GSoC Week 6: IndIE Enhancement + Finetuning | Blog

Introduction

This week, I try to push the performance of our system for hindi IE by implementing the suggestions of my mentors and also conduct an analysis of where our system makes mistakes so that we can improve upon it. I also draw out a plan for finetuning and evaluating gemma3 for our task.

Information Extraction

Rules + LM Enhancement

In this experiment, I ran the system created in the last week with rules extraction followed by the LM component of generating more triples. I also updated the prompt to incorporate the two suggestions:

Maintain chunk integrity
I passed the dependency tree as triples instead of the previous structure. The MDT is now given as:

- ROOT: "सििद्ध होती है" (main action/predicate)
- ["कार्यरूप जगत को"] --(obj)--> ["सििद्ध होती है"]
- ["देखकर ही"] --(advcl)--> ["सििद्ध होती है"]
- ["शक्तिरूपी माया की"] --(nmod)--> ["सििद्ध होती है"]

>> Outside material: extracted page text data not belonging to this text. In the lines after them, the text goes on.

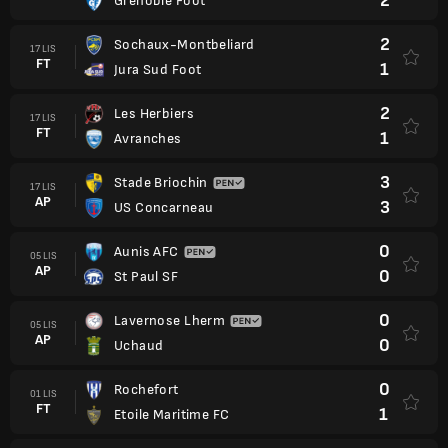
2
Grenoble Foot
2
Sochaux-Montbeliard
17 LIS
FT
1
Jura Sud Foot
2
Les Herbiers
17 LIS
FT
1
Avranches
3
Stade Briochin
17 LIS
AP
3
US Concarneau
0
Aunis AFC
05 LIS
AP
0
St Paul SF
0
Lavernose Lherm
05 LIS
AP
0
Uchaud
0
Rochefort
01 LIS
FT
1
Etoile Maritime FC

Also updated the prompt to refer to the MDT as just the dependency tree so as to not confuse the LM with unseen nouns from its training data

By running this system I was able to greatly increase the recall of the system. Following are the statistics:

=== FINAL METRICS -> Rules + LM Enhancement ===
Total TP (True Positives): 186
Total FP (False Positives): 509
Total FN (False Negatives): 97
Recall 0.657243816254417
Precision 0.26762589928057556
F-score 0.3803680981595092

As we can see the numnber of TPs goes up to 186 from the previous best of 117! This is great news. Now we can try to build a pipeline for filtering as well. I tried running this along with the LM filtering implemented last time. However that fails miserably and the small LM gets confused due to the high number of triplets that it needs to clean and filter out of. As a result, if we run rules + LM enhancement + filtering, the number of TPs go down significantly.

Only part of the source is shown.